*Work instruction*
Which lines below contain the word "Eastern"? Copy each of them.

Saved entries:
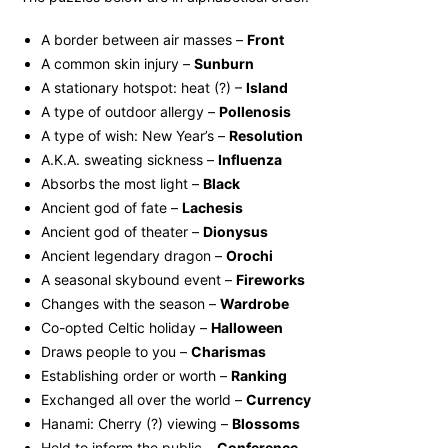
A border between air masses –
Front
A common skin injury –
Sunburn
A stationary hotspot: heat (?) –
Island
A type of outdoor allergy –
Pollenosis
A type of wish: New Year’s –
Resolution
A.K.A. sweating sickness –
Influenza
Absorbs the most light –
Black
Ancient god of fate –
Lachesis
Ancient god of theater –
Dionysus
Ancient legendary dragon –
Orochi
A seasonal skybound event –
Fireworks
Changes with the season –
Wardrobe
Co-opted Celtic holiday –
Halloween
Draws people to you –
Charismas
Establishing order or worth –
Ranking
Exchanged all over the world –
Currency
Hanami: Cherry (?) viewing –
Blossoms
Held to inform the public –
Conference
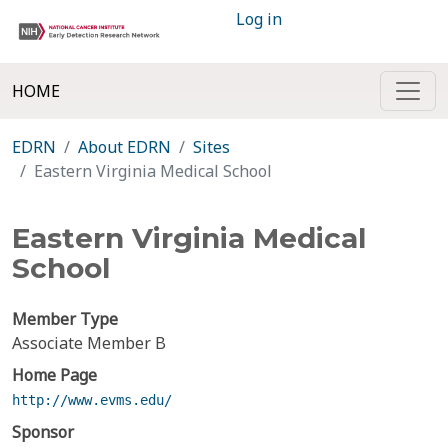
Log in
HOME
EDRN
About EDRN
Sites
Eastern Virginia Medical School
Eastern Virginia Medical
School
Member Type
Associate Member B
Home Page
http://www.evms.edu/
Sponsor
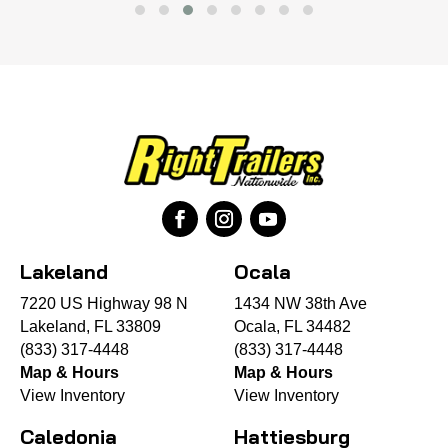
Lakeland
Ocala
7220 US Highway 98 N
1434 NW 38th Ave
Lakeland, FL 33809
Ocala, FL 34482
(833) 317-4448
(833) 317-4448
Map & Hours
Map & Hours
View Inventory
View Inventory
Caledonia
Hattiesburg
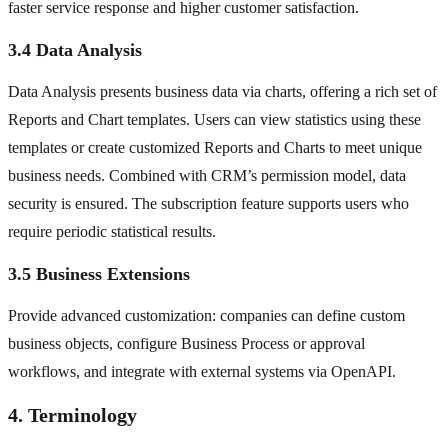
faster service response and higher customer satisfaction.
3.4 Data Analysis
Data Analysis presents business data via charts, offering a rich set of
Reports and Chart templates. Users can view statistics using these
templates or create customized Reports and Charts to meet unique
business needs. Combined with CRM’s permission model, data
security is ensured. The subscription feature supports users who
require periodic statistical results.
3.5 Business Extensions
Provide advanced customization: companies can define custom
business objects, configure Business Process or approval
workflows, and integrate with external systems via OpenAPI.
4. Terminology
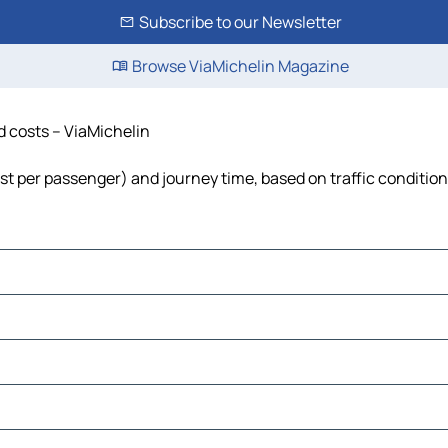
Subscribe to our Newsletter
Browse ViaMichelin Magazine
nd costs – ViaMichelin
cost per passenger) and journey time, based on traffic conditio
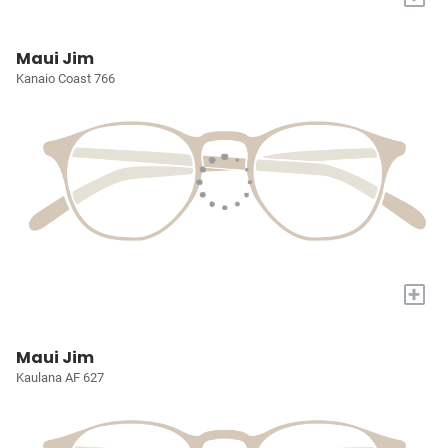
Maui Jim
Kanaio Coast 766
+
Maui Jim
Kaulana AF 627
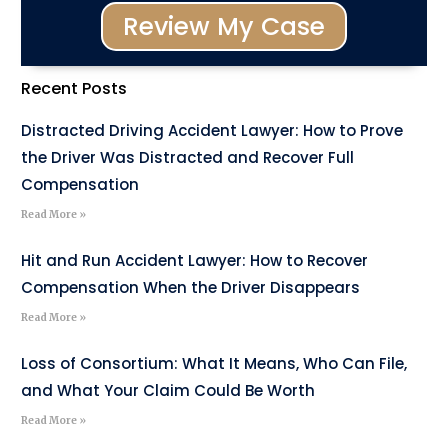
Review My Case
Recent Posts
Distracted Driving Accident Lawyer: How to Prove
the Driver Was Distracted and Recover Full
Compensation
Read More »
Hit and Run Accident Lawyer: How to Recover
Compensation When the Driver Disappears
Read More »
Loss of Consortium: What It Means, Who Can File,
and What Your Claim Could Be Worth
Read More »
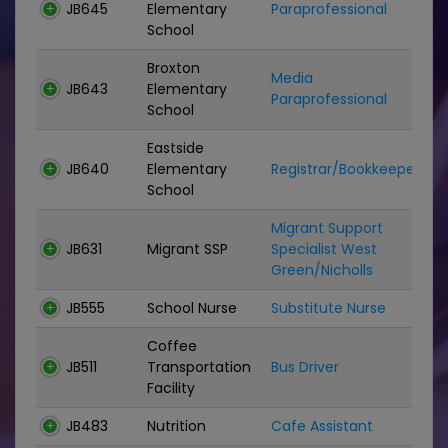
JB645
Elementary
Paraprofessional
P
School
Broxton
Media
JB643
Elementary
P
Paraprofessional
School
Eastside
JB640
Elementary
Registrar/Bookkeeper
C
School
Migrant Support
JB631
Migrant SSP
Specialist West
C
Green/Nicholls
JB555
School Nurse
Substitute Nurse
S
Coffee
JB511
Transportation
Bus Driver
B
Facility
JB483
Nutrition
Cafe Assistant
N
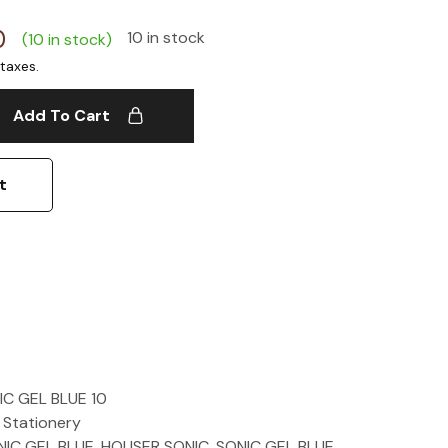
0
10 in stock
(10 in stock)
Add To Cart
t
C GEL BLUE 10
 Stationery
IC GEL BLUE
,
HOUSER SONIC
,
SONIC GEL BLUE
,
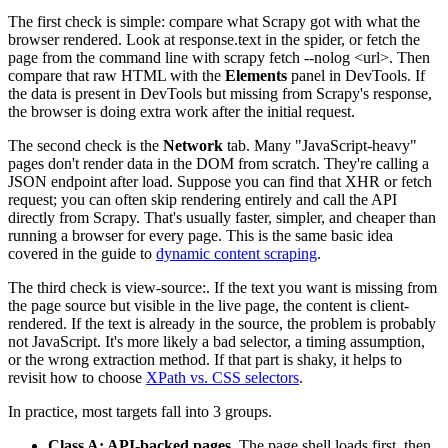
The first check is simple: compare what Scrapy got with what the
browser rendered. Look at
response.text
in the spider, or fetch the
page from the command line with
scrapy fetch --nolog <url>
. Then
compare that raw HTML with the
Elements
panel in DevTools. If
the data is present in DevTools but missing from Scrapy's response,
the browser is doing extra work after the initial request.
The second check is the
Network
tab. Many "JavaScript-heavy"
pages don't render data in the DOM from scratch. They're calling a
JSON endpoint after load. Suppose you can find that XHR or
fetch
request; you can often skip rendering entirely and call the API
directly from Scrapy. That's usually faster, simpler, and cheaper than
running a browser for every page. This is the same basic idea
covered in the guide to
dynamic content scraping
.
The third check is
view-source:
. If the text you want is missing from
the page source but visible in the live page, the content is client-
rendered. If the text is already in the source, the problem is probably
not JavaScript. It's more likely a bad selector, a timing assumption,
or the wrong extraction method. If that part is shaky, it helps to
revisit how to choose
XPath vs. CSS selectors
.
In practice, most targets fall into 3 groups.
Class A: API-backed pages
. The page shell loads first, then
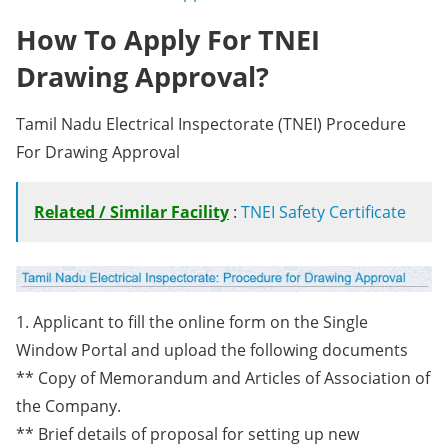
How To Apply For TNEI
Drawing Approval?
Tamil Nadu Electrical Inspectorate (TNEI) Procedure
For Drawing Approval
Related / Similar Facility
:
TNEI Safety Certificate
1. Applicant to fill the online form on the Single
Window Portal and upload the following documents
** Copy of Memorandum and Articles of Association of
the Company.
** Brief details of proposal for setting up new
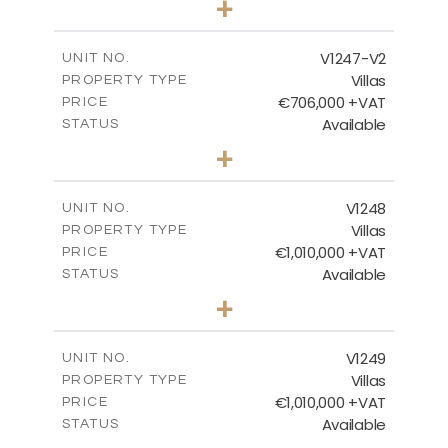
+
2
m
558.00
PLOT SIZE
2
m
214.55
COVERED AREAS
V1247-V2
UNIT NO.
Villas
PROPERTY TYPE
VIEW MORE
€706,000 +VAT
PRICE
Available
STATUS
3
BEDS
+
2
m
558.00
PLOT SIZE
2
m
214.55
COVERED AREAS
V1248
UNIT NO.
Villas
PROPERTY TYPE
VIEW MORE
€1,010,000 +VAT
PRICE
Available
STATUS
4
BEDS
+
2
m
926.00
PLOT SIZE
2
m
313.95
COVERED AREAS
V1249
UNIT NO.
Villas
PROPERTY TYPE
VIEW MORE
€1,010,000 +VAT
PRICE
Available
STATUS
4
BEDS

*Result of the task*
Eastern Virginia Medical School
Eastern Virginia Medical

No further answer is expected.